**What you need to do**
Every line below should be copied exactly; drop the pictures.

**Saved data entries**
......

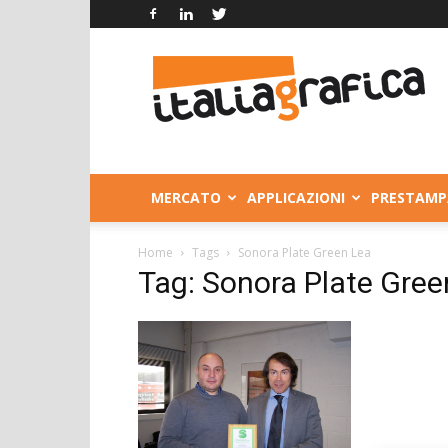
Italia
Grafica
MERCATO
APPLICAZIONI
PRESTAMP
Home
Tags
Sonora Plate Green Lea
Tag: Sonora Plate Gree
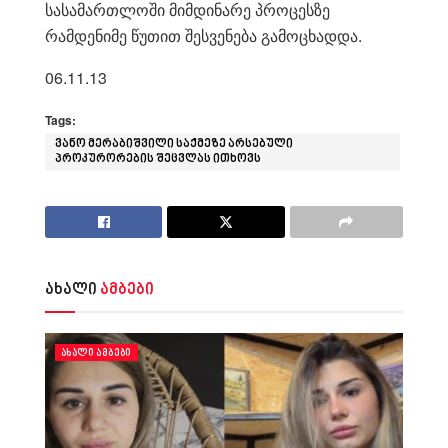
სასამართლოში მიმდინარე პროცესზე
რამდენიმე წუთით შესვენება გამოცხადდა.
06.11.13
Tags:
ვანო მერაბიშვილი საქმეზე არსებული
პროკურორების შეცვლას ითხოვს
ახალი
ამბები
ᲐᲮᲐᲚᲘ ᲐᲛᲑᲔᲑᲘ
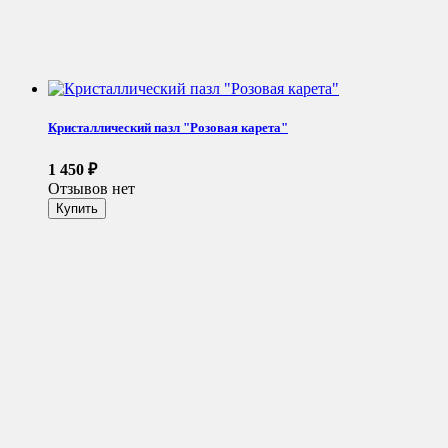
Кристаллический пазл "Розовая карета"
1 450
₽
Отзывов нет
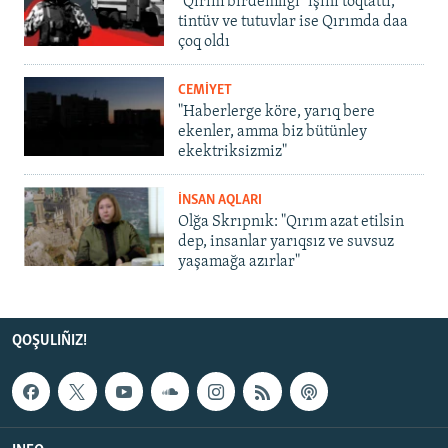
"Qırım birdemligi" işini toqtattı,
tintüv ve tutuvlar ise Qırımda daa
çoq oldı
CEMİYET
"Haberlerge köre, yarıq bere
ekenler, amma biz bütünley
ekektriksizmiz"
İNSAN AQLARI
Olğa Skrıpnık: "Qırım azat etilsin
dep, insanlar yarıqsız ve suvsuz
yaşamağa azırlar"
QOŞULIÑIZ!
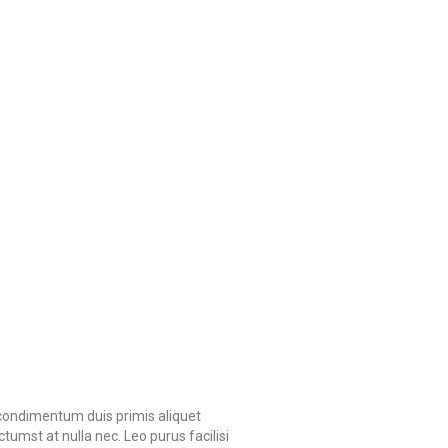
s condimentum duis primis aliquet
umst at nulla nec. Leo purus facilisi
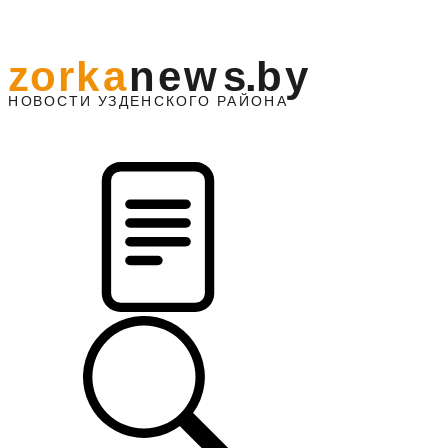
z
o
r
k
a
n
e
w
s
.
b
y
АЙОНА
НО
В
О
С
ТИ
У
ЗДЕНС
К
О
Г
О
Р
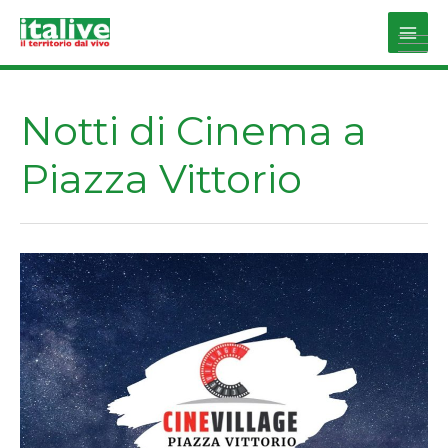
Vai
al
Main
contenuto
Men
Notti di Cinema a
Piazza Vittorio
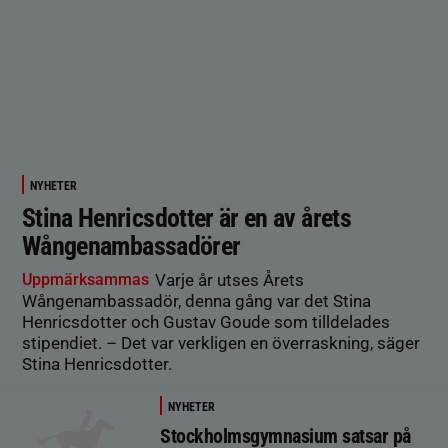
NYHETER
Stina Henricsdotter är en av årets
Wångenambassadörer
Uppmärksammas
Varje år utses Årets
Wångenambassadör, denna gång var det Stina
Henricsdotter och Gustav Goude som tilldelades
stipendiet. – Det var verkligen en överraskning, säger
Stina Henricsdotter.
NYHETER
Stockholmsgymnasium satsar på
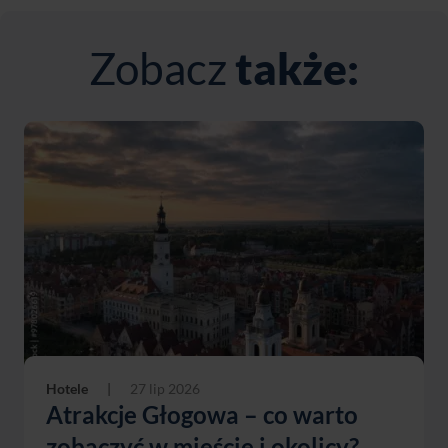
Zobacz
także:
Hotele
|
27 lip 2026
Atrakcje Głogowa – co warto
zobaczyć w mieście i okolicy?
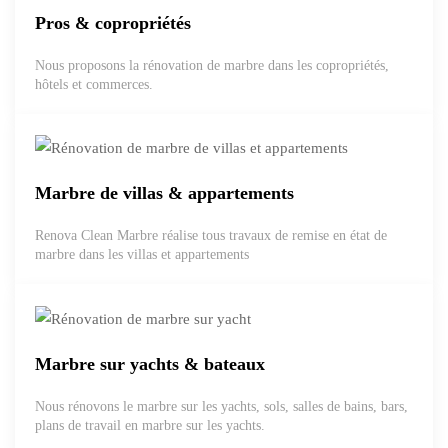
Pros & copropriétés
Nous proposons la rénovation de marbre dans les copropriétés,
hôtels et commerces.
Marbre de villas & appartements
Renova Clean Marbre réalise tous travaux de remise en état de
marbre dans les villas et appartements
Marbre sur yachts & bateaux
Nous rénovons le marbre sur les yachts, sols, salles de bains, bars,
plans de travail en marbre sur les yachts.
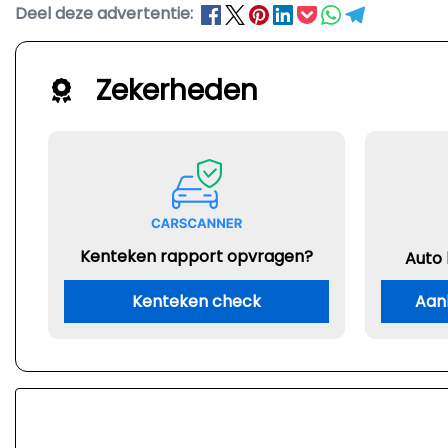
Deel deze advertentie:
Zekerheden
Kenteken rapport opvragen?
Auto
Kenteken check
Aan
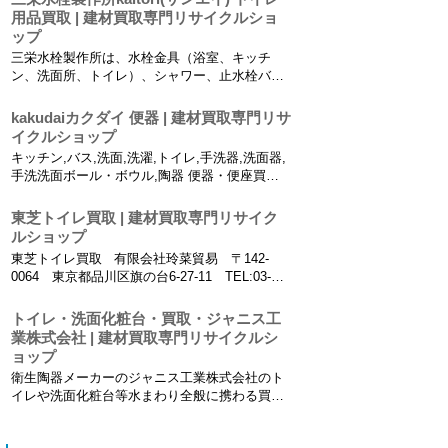
取替用機能部、温水洗浄便座・便座、パブリッ
用品買取 | 建材買取専門リサイクルショ
クトイレ、和風便器、大便器自動洗浄システ
ップ
ム、大便器...
三栄水栓製作所は、水栓金具（浴室、キッチ
ン、洗面所、トイレ）、シャワー、止水栓バル
ブ、接手、配管部品、トイレ・排水・バス部
品、散水器具などを買取りしています。 有限
kakudaiカクダイ 便器 | 建材買取専門リサ
会社玲菜貿易 〒142-0064 東京都品川区旗の
イクルショップ
台6-27-11 TEL:03-6426-...
キッチン,バス,洗面,洗濯,トイレ,手洗器,洗面器,
手洗洗面ボール・ボウル,陶器 便器・便座買取
Starck3（腰掛便器）、コーナー用樹脂製ロータ
ンク、シューレスト（腰掛便器）、ロータンク
東芝トイレ買取 | 建材買取専門リサイク
接続部品、ゴムフロート、洗浄管固定金具、腰
ルショップ
掛便器（ハイタンク仕様）、温水洗...
東芝トイレ買取 有限会社玲菜貿易 〒142-
0064 東京都品川区旗の台6-27-11 TEL:03-
6426-6963 URL http://www.kenzai-
kaitori.com/ 代表：カーン E-mail： info@re...
トイレ・洗面化粧台・買取・ジャニス工
業株式会社 | 建材買取専門リサイクルシ
ョップ
衛生陶器メーカーのジャニス工業株式会社のト
イレや洗面化粧台等水まわり全般に携わる買取
有限会社玲菜貿易 〒142-0064 東京都品川
区旗の台6-27-11 TEL:03-6426-6963 URL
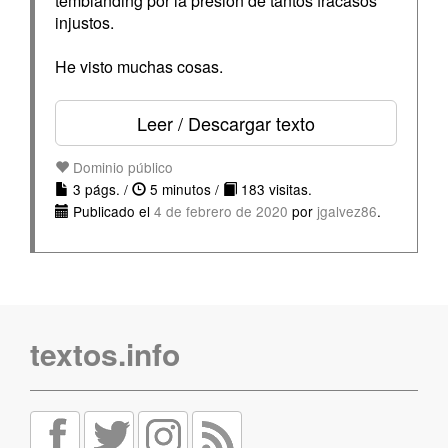
temblanding por la presión de tantos fracasos
injustos.
He visto muchas cosas.
Leer / Descargar texto
Dominio público
3 págs. /
5 minutos /
183 visitas.
Publicado el
4 de febrero de 2020
por
jgalvez86
.
textos.info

......

**Result of the exercise**
Italia
Grafica
MERCATO
APPLICAZIONI
PRESTAMP
Home
Tags
Sonora Plate Green Lea
Tag: Sonora Plate Gree
სასამართლოში მიმდინარე პროცესზე
რამდენიმე წუთით შესვენება გამოცხადდა.
06.11.13
Tags:
ვანო მერაბიშვილი საქმეზე არსებული
პროკურორების შეცვლას ითხოვს
ახალი
ამბები
ᲐᲮᲐᲚᲘ ᲐᲛᲑᲔᲑᲘ
Кристаллический пазл "Розовая карета"
1 450
₽
Отзывов нет
"Qırım birdemligi" işini toqtattı,
tintüv ve tutuvlar ise Qırımda daa
çoq oldı
CEMİYET
"Haberlerge köre, yarıq bere
ekenler, amma biz bütünley
ekektriksizmiz"
İNSAN AQLARI
Olğa Skrıpnık: "Qırım azat etilsin
dep, insanlar yarıqsız ve suvsuz
yaşamağa azırlar"
QOŞULIÑIZ!
s condimentum duis primis aliquet
umst at nulla nec. Leo purus facilisi
z
o
r
k
a
n
e
w
s
.
b
y
АЙОНА
НО
В
О
С
ТИ
У
ЗДЕНС
К
О
Г
О
Р
Vai
al
Main
contenuto
Men
Notti di Cinema a
Piazza Vittorio
NYHETER
Stina Henricsdotter är en av årets
Wångenambassadörer
Uppmärksammas
Varje år utses Årets
Wångenambassadör, denna gång var det Stina
Henricsdotter och Gustav Goude som tilldelades
stipendiet. – Det var verkligen en överraskning, säger
Stina Henricsdotter.
NYHETER
Stockholmsgymnasium satsar på
Zobacz
także:
Hotele
|
27 lip 2026
Atrakcje Głogowa – co warto
zobaczyć w mieście i okolicy?
Pros & copropriétés
Nous proposons la rénovation de marbre dans les copropriétés,
hôtels et commerces.
Marbre de villas & appartements
Renova Clean Marbre réalise tous travaux de remise en état de
marbre dans les villas et appartements
Marbre sur yachts & bateaux
Nous rénovons le marbre sur les yachts, sols, salles de bains, bars,
plans de travail en marbre sur les yachts.
Deel deze advertentie:
Zekerheden
Kenteken rapport opvragen?
Auto
Kenteken check
Aan
取替用機能部、温水洗浄便座・便座、パブリッ
用品買取 | 建材買取専門リサイクルショ
クトイレ、和風便器、大便器自動洗浄システ
ップ
ム、大便器...
三栄水栓製作所は、水栓金具（浴室、キッチ
ン、洗面所、トイレ）、シャワー、止水栓バル
ブ、接手、配管部品、トイレ・排水・バス部
品、散水器具などを買取りしています。 有限
kakudaiカクダイ 便器 | 建材買取専門リサ
会社玲菜貿易 〒142-0064 東京都品川区旗の
イクルショップ
台6-27-11 TEL:03-6426-...
キッチン,バス,洗面,洗濯,トイレ,手洗器,洗面器,
手洗洗面ボール・ボウル,陶器 便器・便座買取
Starck3（腰掛便器）、コーナー用樹脂製ロータ
ンク、シューレスト（腰掛便器）、ロータンク
東芝トイレ買取 | 建材買取専門リサイク
接続部品、ゴムフロート、洗浄管固定金具、腰
ルショップ
掛便器（ハイタンク仕様）、温水洗...
東芝トイレ買取 有限会社玲菜貿易 〒142-
0064 東京都品川区旗の台6-27-11 TEL:03-
6426-6963 URL http://www.kenzai-
kaitori.com/ 代表：カーン E-mail： info@re...
トイレ・洗面化粧台・買取・ジャニス工
業株式会社 | 建材買取専門リサイクルシ
ョップ
衛生陶器メーカーのジャニス工業株式会社のト
イレや洗面化粧台等水まわり全般に携わる買取
有限会社玲菜貿易 〒142-0064 東京都品川
区旗の台6-27-11 TEL:03-6426-6963 URL
temblanding por la presión de tantos fracasos
injustos.
He visto muchas cosas.
Leer / Descargar texto
Dominio público
3 págs. /
5 minutos /
183 visitas.
Publicado el
4 de febrero de 2020
por
jgalvez86
.
textos.info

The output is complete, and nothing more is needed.